Unos pasos más atrás, en el carro, Kelebrian e Ymircha cuchicheaban. Ymircha estaba asombrada y un tanto indignada, mientras Kelebrian le daba explicaciones:
-Ymircha, este demonio nos dará poder a nosotras, las hechiceras. Imagínatelo: podremos conseguirlo todo. Todo lo que queramos.
-¡Pero es peligroso!
-Oh, por Khaine -suspiró con disgusto Kelebrian-, a veces me pregunto cómo ha podido una Druchii tan blanda llegar a tu edad... ¡Claro que será peligroso! Pero de eso nos alimentamos, querida nieta, tanto como del vino o la comida: de las emociones.
-¿Y dices que Padre no lo sabe?
-No. El demonio me dijo que le había contado una mentira, alguna estupidez sobre aumentar el poder mágico de la zona...
-No me puedo creer que se lo tragara -dijo Ymircha con una risita.
-Ah, Ymircha... -la voz de Kelebrian se tornó soñadora- Tu padre desconoce muchas cosas.
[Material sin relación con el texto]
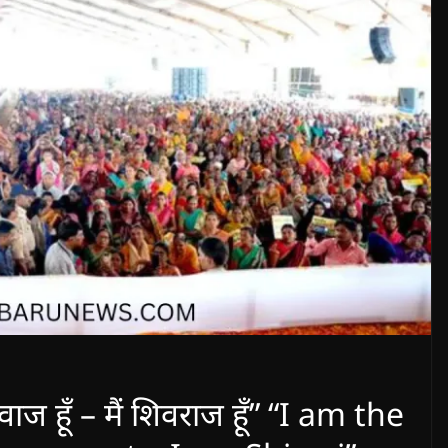
हूँ – मैं शिवराज हूँ” “I am the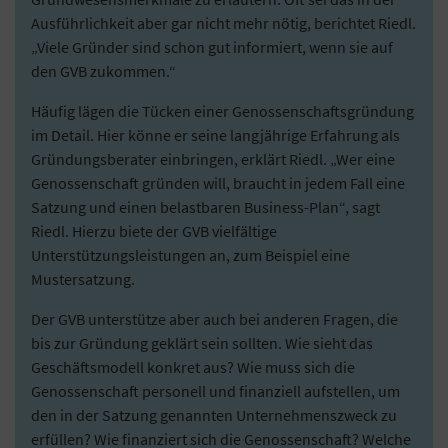
Ausführlichkeit aber gar nicht mehr nötig, berichtet Riedl.
„Viele Gründer sind schon gut informiert, wenn sie auf
den GVB zukommen.“
Häufig lägen die Tücken einer Genossenschaftsgründung
im Detail. Hier könne er seine langjährige Erfahrung als
Gründungsberater einbringen, erklärt Riedl. „Wer eine
Genossenschaft gründen will, braucht in jedem Fall eine
Satzung und einen belastbaren Business-Plan“, sagt
Riedl. Hierzu biete der GVB vielfältige
Unterstützungsleistungen an, zum Beispiel eine
Mustersatzung.
Der GVB unterstütze aber auch bei anderen Fragen, die
bis zur Gründung geklärt sein sollten. Wie sieht das
Geschäftsmodell konkret aus? Wie muss sich die
Genossenschaft personell und finanziell aufstellen, um
den in der Satzung genannten Unternehmenszweck zu
erfüllen? Wie finanziert sich die Genossenschaft? Welche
Estoy segura de que él también me miente. Puede que sepa que va a liberar a un demonio. Lo que no entiende es que ese demonio ya es libre. Los monolitos no hacen prisioneros a los demonios, sólo absorben la energía mágica de la zona, impidiéndoles existir en este plano. Estoy segura de que él no sabe eso. No sabe que al único que dará poder la caída del monolito es a este demonio.
-¿Cómo puede ser tan idiota?
Ambas rieron, envueltas en pieles cómodamente sentadas en el carro.

Aún unos pasos más atrás, montado en su corcel negro, Karanthir hervía de rabia. ¿Por qué siempre tenían que dejarle al margen de todo? Su padre confiaba en Mekheret, su abuela en Ymircha (aunque el por qué se le escapaba completamente). Pero en él no confiaba nadie. Él se desgañitaba en el campo de batalla, matando, mutilando, capturando esclavos para su padre, que sólo tenía ojos para su hija mediana. Los dientes le rechinaban, pero no del frío. Ver las cabezas de su padre y su hermana mediana por un lado, y su abuela e Ymircha por otro, conspirando, riendo, le revolvía el estómago y llenaba su boca del gusto amargo del rechazo.

Algún día, pensó, algún día se arrepentirán de no haberme prestado atención.